A Journey through Lent

A daily devotional for the 40 days of Lent

Lent Day 19: The Servant Israel

Isaiah 49:1-6 (ESV)

Listen to me, O coastlands,
and give attention, you peoples from afar.
The Lord called me from the womb,
from the body of my mother he named my name.
He made my mouth like a sharp sword;
in the shadow of his hand he hid me;
he made me a polished arrow;
in his quiver he hid me away.
And he said to me, “You are my servant,
Israel, in whom I will be glorified.”
But I said, “I have labored in vain;
I have spent my strength for nothing and vanity;
yet surely my right is with the Lord,
and my recompense with my God.”
And now the Lord says,
he who formed me from the womb to be his servant,
to bring Jacob back to him;
and that Israel might be gathered to him —
for I am honored in the eyes of the Lord,
and my God has become my strength —
he says:
“It is too light a thing that you should be my servant
to raise up the tribes of Jacob
and to bring back the preserved of Israel;
I will make you as a light for the nations,
that my salvation may reach to the end of the earth.”

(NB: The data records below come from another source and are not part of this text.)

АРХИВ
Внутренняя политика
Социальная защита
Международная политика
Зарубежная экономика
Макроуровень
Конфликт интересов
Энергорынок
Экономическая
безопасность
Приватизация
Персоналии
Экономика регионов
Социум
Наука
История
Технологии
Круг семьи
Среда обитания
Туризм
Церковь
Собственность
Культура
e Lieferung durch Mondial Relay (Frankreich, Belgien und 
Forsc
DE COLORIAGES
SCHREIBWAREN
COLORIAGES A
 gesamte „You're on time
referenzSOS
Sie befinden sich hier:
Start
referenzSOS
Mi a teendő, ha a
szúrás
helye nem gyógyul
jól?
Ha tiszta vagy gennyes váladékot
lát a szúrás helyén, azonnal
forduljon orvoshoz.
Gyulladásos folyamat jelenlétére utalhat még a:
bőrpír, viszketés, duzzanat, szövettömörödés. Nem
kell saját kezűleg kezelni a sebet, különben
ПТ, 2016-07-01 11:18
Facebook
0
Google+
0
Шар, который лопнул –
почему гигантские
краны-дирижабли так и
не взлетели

How do we know God is good? Isaiah 49 begins as a letter sent out to all nations (v. 1, “the coastlands … and peoples from afar”), but it is being read and heard by the people of Israel. Therefore, the writer is essentially talking to everybody. The Jews had been taken into exile and longed to be brought back and they wondered where that salvation would come from. Isaiah makes the wondrous claim that “the servant” (v. 3), who has been prepared for this very hour, will be the one who brings the people back, but the manner would not be through military might, but through the power of his mouth (v. 2). That is, what he says and does will bring real salvation, not just physical deliverance.

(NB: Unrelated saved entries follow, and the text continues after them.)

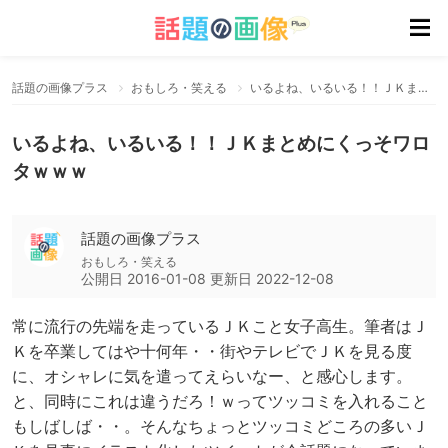
話題の画像プラス
おもしろ・笑える
いるよね、いるいる！！ＪＫまとめにくっそワロタｗｗｗ
いるよね、いるいる！！ＪＫまとめにくっそワロ
タｗｗｗ
話題の画像プラス
おもしろ・笑える
公開日
2016-01-08
更新日
2022-12-08
常に流行の先端を走っているＪＫこと女子高生。筆者はＪ
Ｋを卒業してはや十何年・・街やテレビでＪＫを見る度
に、オシャレに気を遣ってえらいなー、と感心します。
と、同時にこれは違うだろ！ｗってツッコミを入れること
もしばしば・・。そんなちょっとツッコミどころの多いＪ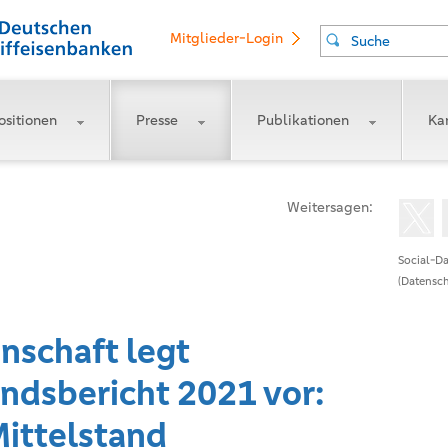
Mitglieder-Login
Suche
ositionen
Presse
Publikationen
Kar
Weitersagen:
Social-Da
(Datensch
schaft legt
ndsbericht 2021 vor:
ittelstand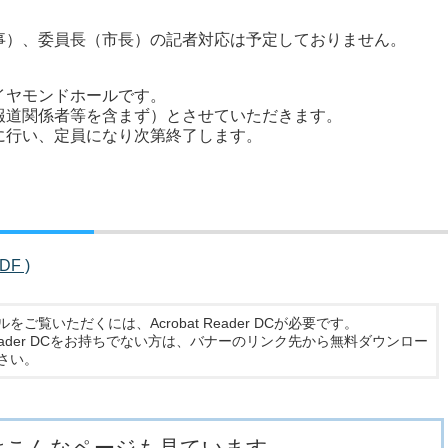
）、委員長（市長）の記者対応は予定しておりません。
ヤモンドホールです。
道関係者等を含まず）とさせていただきます。
行い、定員になり次第終了します。
F )
ルをご覧いただくには、Acrobat Reader DCが必要です。
t Reader DCをお持ちでない方は、バナーのリンク先から無料ダウンロー
さい。
はこんなページも見ています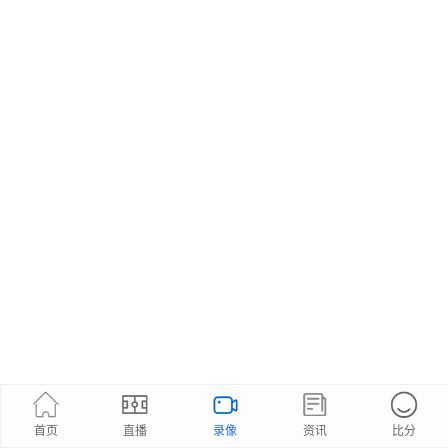
首页
直播
录像
资讯
比分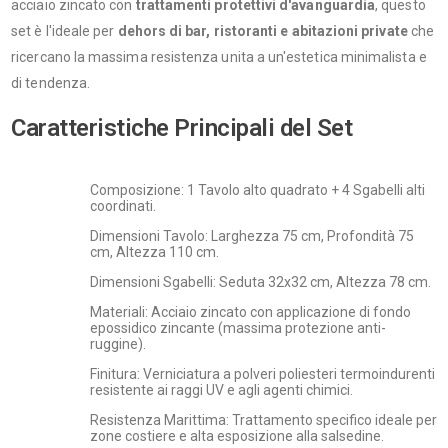
acciaio zincato con
trattamenti protettivi d'avanguardia
, questo
set è l'ideale per
dehors di bar, ristoranti e abitazioni private
che
ricercano la massima resistenza unita a un'estetica minimalista e
di tendenza.
Caratteristiche Principali del Set
Composizione: 1 Tavolo alto quadrato + 4 Sgabelli alti
coordinati.
Dimensioni Tavolo: Larghezza 75 cm, Profondità 75
cm, Altezza 110 cm.
Dimensioni Sgabelli: Seduta 32x32 cm, Altezza 78 cm.
Materiali: Acciaio zincato con applicazione di fondo
epossidico zincante (massima protezione anti-
ruggine).
Finitura: Verniciatura a polveri poliesteri termoindurenti
resistente ai raggi UV e agli agenti chimici.
Resistenza Marittima: Trattamento specifico ideale per
zone costiere e alta esposizione alla salsedine.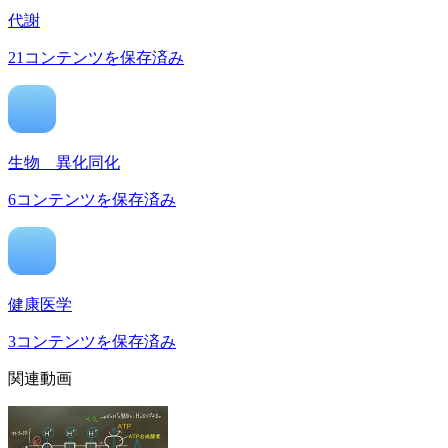
代謝
21
コンテンツを保存済み
生物 異化同化
6
コンテンツを保存済み
健康医学
3
コンテンツを保存済み
関連動画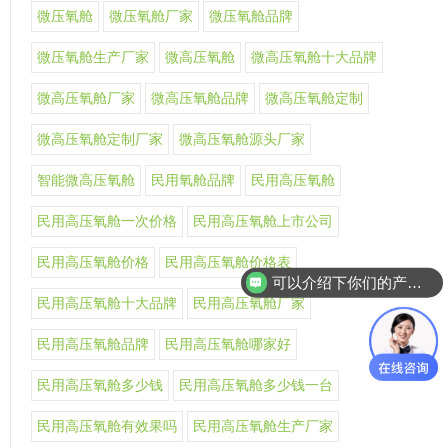
微压氧舱
微压氧舱厂家
微压氧舱品牌
微压氧舱生产厂家
微高压氧舱
微高压氧舱十大品牌
微高压氧舱厂家
微高压氧舱品牌
微高压氧舱定制
微高压氧舱定制厂家
微高压氧舱源头厂家
智能微高压氧舱
民用氧舱品牌
民用高压氧舱
民用高压氧舱一次价格
民用高压氧舱上市公司
民用高压氧舱价格
民用高压氧舱价格表
可以介绍下你们的产品么
民用高压氧舱十大品牌
民用高压氧舱厂家
民用高压氧舱品牌
民用高压氧舱哪家好
民用高压氧舱多少钱
民用高压氧舱多少钱一台
民用高压氧舱有效果吗
民用高压氧舱生产厂家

The twist comes in the fact that this mysterious servant is named Israel (v. 3) — and while he is a person, he is the ideal person who embodies all the characteristics the nation of Israel should have had. For this text we need to remember that the nation of Israel was meant to have been a blessing to all nations (Genesis 12), a command they never fulfilled. Who will do so? This man would have to be perfect to be the ideal version of Israel, and then save not just the Jews — for God to be really glorified (v. 3), he will also have to be “a light to all nations” (v. 6).

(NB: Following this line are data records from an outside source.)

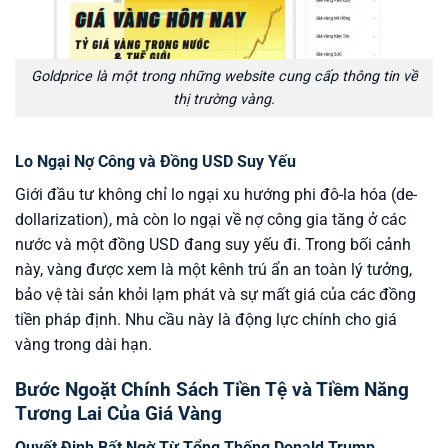
Goldprice là một trong những website cung cấp thông tin về
thị trường vàng.
Lo Ngại Nợ Công và Đồng USD Suy Yếu
Giới đầu tư không chỉ lo ngại xu hướng phi đô-la hóa (de-
dollarization), mà còn lo ngại về nợ công gia tăng ở các
nước và một đồng USD đang suy yếu đi. Trong bối cảnh
này, vàng được xem là một kênh trú ẩn an toàn lý tưởng,
bảo vệ tài sản khỏi lạm phát và sự mất giá của các đồng
tiền pháp định. Nhu cầu này là động lực chính cho giá
vàng trong dài hạn.
Bước Ngoặt Chính Sách Tiền Tệ và Tiềm Năng
Tương Lai Của Giá Vàng
Quyết Định Bất Ngờ Từ Tổng Thống Donald Trump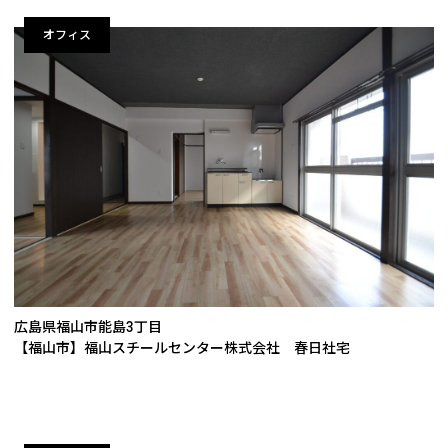
オフィス
広島県福山市能島3丁目
【福山市】福山スチールセンター株式会社 春日社宅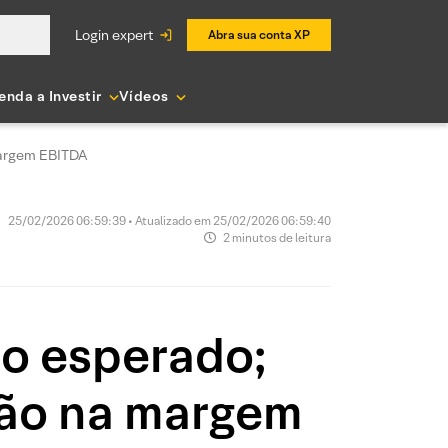
login expert
Abra sua conta XP
enda a Investir
Vídeos
margem EBITDA
25/02/2026 06:59:39 • Atualizado em 25/02/2026 06:59:40
2 minutos de leitura
o esperado;
são na margem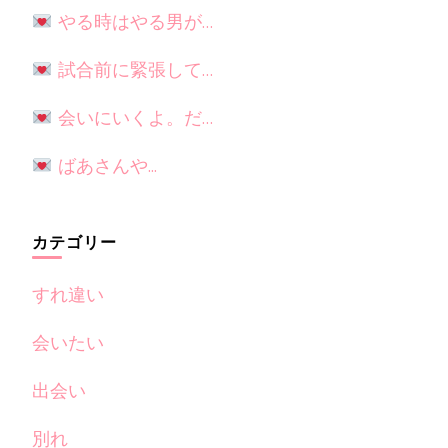
やる時はやる男が…
試合前に緊張して…
会いにいくよ。だ…
ばあさんや...
カテゴリー
すれ違い
会いたい
出会い
別れ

We know God is good because he saw his own wayward people and all the rest of the world and brought them back into relationship with him (v. 5). How? Our translation says in v. 6, “that my salvation may reach the ends of the earth,” but the Hebrew grammar reads more plainly, “to be my salvation to the ends of the earth.” Jesus as the servant is not merely the means to God’s salvation but he is that salvation — through his death and life.

Prayer

Lord Jesus, suffering servant and Redeemer, you have brought us back into relationship with you by being our salvation, purchasing us with your life, ransoming us from certain death. Give us hearts of flesh, warmed by the truths of your goodness found in the certainty of your love for us through your death and resurrection. In Christ’s Name, Amen.